Hi all,

I have been struggling over the last week to wrap my head around quaternions and how to use them to orient an object. I’ve been able to develop a general understanding of how each of the four terms should affect an object, but I’m still pretty slow with creating a mental image of the rotations. What I am trying to do is orient a rectangular sensor in the “correct direction” as it would be coming out of a radar for its field of view. The available data is the coordinates of the radar in ECF and the azimuth/elevation of the field of view.

The first thing I have found is a method that will point the base of the pyramid towards true north and the top half of it above the ground, which gives the base orientation for an azimuth = 0 and elevation = 0. The method I am using for this was borrowed from another post [https://groups.google.com/forum/#!searchin/cesium-dev/pojo/cesium-dev/rHzL4jD4qfw/Tabu6FNijY0J] :

private static UnitQuaternion rotateObjectUpAndNorth(double latitude, double longitude){

double longOffset = Math.abs(Math.abs(longitude) - 90.0 );

double latOffset = 90.0 - latitude;

longOffset = Math.toRadians(longOffset/2.0);

latOffset = Math.toRadians(latOffset/2.0);

UnitQuaternion yawQuaternion = new UnitQuaternion(Math.cos(longOffset),0.0,0.0,Math.sin(longOffset));

UnitQuaternion pitchQuaternion = new UnitQuaternion(Math.cos(latOffset),-Math.sin(latOffset),0.0,0.0);

return UnitQuaternion.multiply(yawQuaternion, pitchQuaternion);

}

``

I am trying to use this as an ad-hoc reference frame because the azimuth and elevation will both be relative to this starting position. What I have tried to do with the azimuth and elevation is modify this method to get rid of the two initial 90 degree offsets and just plug the azimuth in longOffset/2 and the elevation in latOffset/2. Then at the end multiply the rotateObjectUpAndNorth result with the yawQuaternion, then multiply that result by the pitchQuaternion.
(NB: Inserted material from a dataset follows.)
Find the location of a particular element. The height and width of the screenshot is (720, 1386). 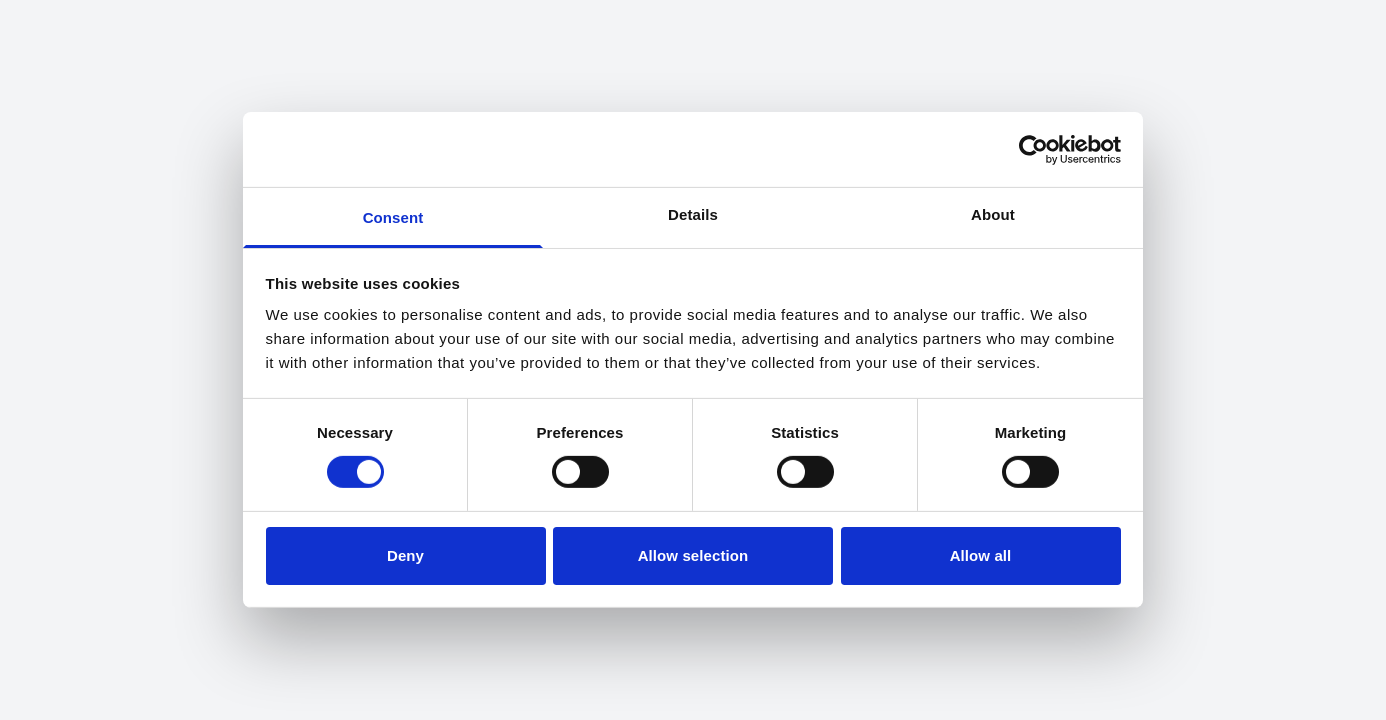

Unfortunately this second set of rotations does not give the results I was looking for. And the results end up twisting the pyramid in the wrong directions. Google seemed to give mixed results in whether determining a quaternion based on azimuth and elevation is possible or not. Hopefully I’m at least semi-on track with my approach, and any other ideas very welcome.